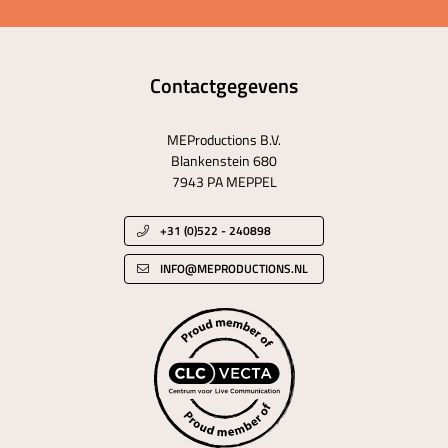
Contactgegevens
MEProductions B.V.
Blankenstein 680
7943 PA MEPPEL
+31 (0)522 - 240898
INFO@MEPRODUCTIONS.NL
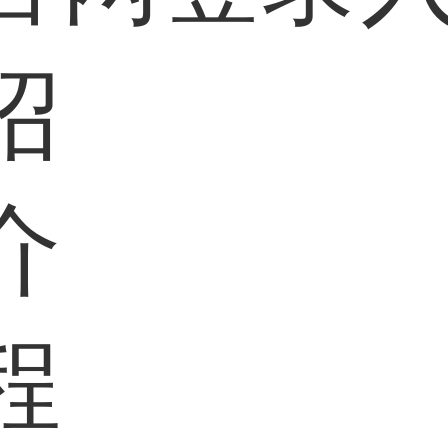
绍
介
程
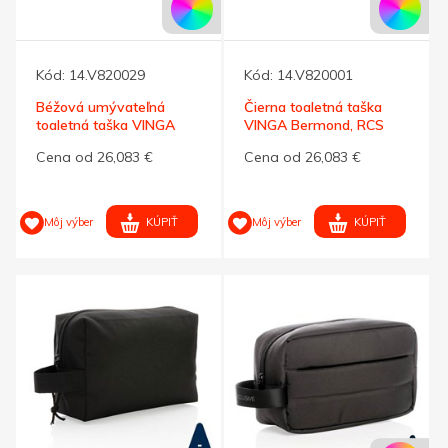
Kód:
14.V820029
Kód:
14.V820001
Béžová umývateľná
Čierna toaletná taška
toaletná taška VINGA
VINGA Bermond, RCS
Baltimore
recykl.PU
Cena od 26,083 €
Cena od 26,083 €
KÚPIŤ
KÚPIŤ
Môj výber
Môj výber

========

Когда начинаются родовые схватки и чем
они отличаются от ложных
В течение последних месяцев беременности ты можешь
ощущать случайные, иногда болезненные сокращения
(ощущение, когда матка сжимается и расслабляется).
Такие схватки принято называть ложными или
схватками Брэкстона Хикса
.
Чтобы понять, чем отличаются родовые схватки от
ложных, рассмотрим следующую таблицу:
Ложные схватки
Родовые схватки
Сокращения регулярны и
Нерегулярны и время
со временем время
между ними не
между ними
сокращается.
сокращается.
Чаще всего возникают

========

_Problem_:
Provide the count of lines holding the word "отличаются" in these entries, and no other words.

_Exercise result_:
2